Pubs will also be open until 1am on the night of April 29, providing cheap, strong drinks to fuel a national outpouring of jubilant violence.

A Clarence House spokesman said: “Nothing is more emblematic of modern Britain than pints of nut brown ale and random acts of savagery, especially against strangers who happen to have a distinguishing feature, such as  a hat.

“The union of our future king and his live-in girlfriend is a wonderful opportunity for his loyal subjects to visit their favourite vertical drinking establishment, probably on some sort of leisure estate sandwiched between a cajun restaurant and a massive craft shop.

“The wedding will be shown on a large, wipe-clean kevlar screen that they can throw things at.

“Then they will turn on each other in an orgy of festive blood lust never forgetting that viscera is this generation’s confetti.”

He added: “It’s going to be a wonderful day, whether you enjoy it in town or at home, hiding.”

Trainee plasterer, Wayne Hayes, said: “I’ll be treating it like a big
sporting event.
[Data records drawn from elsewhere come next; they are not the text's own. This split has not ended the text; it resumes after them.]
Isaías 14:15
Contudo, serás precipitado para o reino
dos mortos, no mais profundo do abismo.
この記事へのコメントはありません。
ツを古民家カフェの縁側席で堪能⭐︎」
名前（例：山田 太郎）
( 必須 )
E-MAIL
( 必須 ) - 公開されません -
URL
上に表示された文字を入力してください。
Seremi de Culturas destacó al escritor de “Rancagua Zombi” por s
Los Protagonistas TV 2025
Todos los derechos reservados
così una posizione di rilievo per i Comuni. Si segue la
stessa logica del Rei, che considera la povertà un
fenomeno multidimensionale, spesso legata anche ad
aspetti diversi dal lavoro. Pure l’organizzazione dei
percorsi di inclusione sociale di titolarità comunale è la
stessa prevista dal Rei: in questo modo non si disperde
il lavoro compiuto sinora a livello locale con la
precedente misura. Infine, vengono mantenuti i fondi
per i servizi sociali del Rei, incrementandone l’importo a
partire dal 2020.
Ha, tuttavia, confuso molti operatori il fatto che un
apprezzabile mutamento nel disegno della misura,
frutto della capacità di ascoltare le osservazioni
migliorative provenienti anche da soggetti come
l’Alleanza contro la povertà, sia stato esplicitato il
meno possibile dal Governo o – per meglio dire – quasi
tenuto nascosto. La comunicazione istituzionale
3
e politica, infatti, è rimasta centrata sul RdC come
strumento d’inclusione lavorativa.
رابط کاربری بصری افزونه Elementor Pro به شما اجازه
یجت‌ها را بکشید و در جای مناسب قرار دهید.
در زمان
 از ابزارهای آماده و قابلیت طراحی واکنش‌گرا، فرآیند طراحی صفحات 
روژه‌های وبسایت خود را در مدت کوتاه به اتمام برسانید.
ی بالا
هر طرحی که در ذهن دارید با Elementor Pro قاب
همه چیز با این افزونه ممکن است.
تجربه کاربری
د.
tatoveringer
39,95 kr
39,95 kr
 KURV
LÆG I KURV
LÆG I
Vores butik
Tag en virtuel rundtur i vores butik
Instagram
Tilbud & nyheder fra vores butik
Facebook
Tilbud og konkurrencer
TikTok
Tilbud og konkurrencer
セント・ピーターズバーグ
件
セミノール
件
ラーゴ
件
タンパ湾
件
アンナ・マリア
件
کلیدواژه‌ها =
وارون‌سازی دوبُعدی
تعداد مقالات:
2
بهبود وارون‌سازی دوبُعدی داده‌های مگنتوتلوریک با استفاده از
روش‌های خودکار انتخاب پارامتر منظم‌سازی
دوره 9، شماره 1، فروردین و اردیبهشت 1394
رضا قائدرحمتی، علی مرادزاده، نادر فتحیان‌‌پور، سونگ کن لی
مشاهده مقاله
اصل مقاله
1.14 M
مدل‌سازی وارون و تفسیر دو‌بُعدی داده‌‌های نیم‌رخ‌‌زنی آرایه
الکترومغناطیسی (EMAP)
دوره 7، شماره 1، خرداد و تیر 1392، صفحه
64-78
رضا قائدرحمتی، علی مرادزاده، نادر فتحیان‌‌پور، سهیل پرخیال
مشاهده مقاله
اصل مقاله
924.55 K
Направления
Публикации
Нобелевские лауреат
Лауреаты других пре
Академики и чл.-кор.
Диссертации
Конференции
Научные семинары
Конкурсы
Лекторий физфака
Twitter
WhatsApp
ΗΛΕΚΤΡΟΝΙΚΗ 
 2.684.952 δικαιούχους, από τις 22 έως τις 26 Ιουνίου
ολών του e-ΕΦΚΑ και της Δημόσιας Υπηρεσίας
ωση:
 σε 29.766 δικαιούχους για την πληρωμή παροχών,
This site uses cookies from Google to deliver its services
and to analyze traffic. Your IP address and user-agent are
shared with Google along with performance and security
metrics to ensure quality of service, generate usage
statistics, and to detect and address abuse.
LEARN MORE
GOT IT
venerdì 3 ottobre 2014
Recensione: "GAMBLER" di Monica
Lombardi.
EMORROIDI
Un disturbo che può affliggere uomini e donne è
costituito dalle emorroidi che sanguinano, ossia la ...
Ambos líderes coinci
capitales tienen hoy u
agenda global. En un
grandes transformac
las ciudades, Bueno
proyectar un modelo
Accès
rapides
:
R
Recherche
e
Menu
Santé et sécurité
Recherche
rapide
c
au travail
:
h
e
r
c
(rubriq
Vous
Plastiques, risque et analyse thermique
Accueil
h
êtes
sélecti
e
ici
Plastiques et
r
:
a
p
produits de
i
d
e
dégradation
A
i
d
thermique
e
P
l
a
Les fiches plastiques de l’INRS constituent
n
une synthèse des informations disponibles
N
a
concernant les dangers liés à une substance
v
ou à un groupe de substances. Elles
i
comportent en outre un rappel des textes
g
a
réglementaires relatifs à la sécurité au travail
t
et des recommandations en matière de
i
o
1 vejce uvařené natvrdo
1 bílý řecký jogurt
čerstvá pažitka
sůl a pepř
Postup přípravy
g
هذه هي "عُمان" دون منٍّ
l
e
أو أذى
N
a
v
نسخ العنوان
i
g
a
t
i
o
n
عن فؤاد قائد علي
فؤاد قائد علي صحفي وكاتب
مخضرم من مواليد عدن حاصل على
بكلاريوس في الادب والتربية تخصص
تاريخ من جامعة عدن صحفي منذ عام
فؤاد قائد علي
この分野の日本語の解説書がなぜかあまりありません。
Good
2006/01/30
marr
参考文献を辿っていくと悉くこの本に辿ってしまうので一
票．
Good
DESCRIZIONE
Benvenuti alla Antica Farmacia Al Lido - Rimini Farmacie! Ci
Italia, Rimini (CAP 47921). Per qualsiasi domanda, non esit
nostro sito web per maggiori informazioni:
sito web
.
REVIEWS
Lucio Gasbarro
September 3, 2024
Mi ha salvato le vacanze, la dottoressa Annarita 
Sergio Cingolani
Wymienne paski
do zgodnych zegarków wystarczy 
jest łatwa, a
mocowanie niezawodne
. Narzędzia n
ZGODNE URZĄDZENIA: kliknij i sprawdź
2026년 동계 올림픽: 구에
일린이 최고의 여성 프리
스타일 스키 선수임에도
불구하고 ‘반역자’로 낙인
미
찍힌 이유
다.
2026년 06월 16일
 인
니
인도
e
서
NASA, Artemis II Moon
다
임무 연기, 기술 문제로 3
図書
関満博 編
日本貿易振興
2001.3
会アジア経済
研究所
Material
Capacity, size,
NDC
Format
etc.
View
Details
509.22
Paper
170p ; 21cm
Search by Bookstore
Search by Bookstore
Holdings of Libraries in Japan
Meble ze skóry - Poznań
I will pick a ‘side’, either William or Kate, for
entirely arbitrary reasons and then kick the fuck out of anyone who
disagrees with me.”

Architect Roy Hobbs insisted said: “These royal jamborees are an overhyped,
superficial distraction from the harsh realities of modern life.

“Which is why I’ll be down the Mason’s Arms, necking a load of vodka and going mental with a pool cue.”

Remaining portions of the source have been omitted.